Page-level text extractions
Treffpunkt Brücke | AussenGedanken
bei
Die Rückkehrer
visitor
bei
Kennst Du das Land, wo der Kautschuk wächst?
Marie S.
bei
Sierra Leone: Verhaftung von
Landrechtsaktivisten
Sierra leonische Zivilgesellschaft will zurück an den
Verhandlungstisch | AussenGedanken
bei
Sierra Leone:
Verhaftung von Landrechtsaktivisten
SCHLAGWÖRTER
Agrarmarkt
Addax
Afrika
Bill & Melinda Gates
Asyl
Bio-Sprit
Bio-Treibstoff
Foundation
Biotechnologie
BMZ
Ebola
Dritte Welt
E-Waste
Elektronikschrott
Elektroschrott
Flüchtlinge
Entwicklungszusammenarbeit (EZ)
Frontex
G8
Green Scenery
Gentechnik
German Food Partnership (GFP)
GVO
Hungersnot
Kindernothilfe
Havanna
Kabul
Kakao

*Work instruction*:
Each entry above is to be quoted exactly.

*Task result*:
Treffpunkt Brücke | AussenGedanken
bei
Die Rückkehrer
visitor
bei
Kennst Du das Land, wo der Kautschuk wächst?
Marie S.
bei
Sierra Leone: Verhaftung von
Landrechtsaktivisten
Sierra leonische Zivilgesellschaft will zurück an den
Verhandlungstisch | AussenGedanken
bei
Sierra Leone:
Verhaftung von Landrechtsaktivisten
SCHLAGWÖRTER
Agrarmarkt
Addax
Afrika
Bill & Melinda Gates
Asyl
Bio-Sprit
Bio-Treibstoff
Foundation
Biotechnologie
BMZ
Ebola
Dritte Welt
E-Waste
Elektronikschrott
Elektroschrott
Flüchtlinge
Entwicklungszusammenarbeit (EZ)
Frontex
G8
Green Scenery
Gentechnik
German Food Partnership (GFP)
GVO
Hungersnot
Kindernothilfe
Havanna
Kabul
Kakao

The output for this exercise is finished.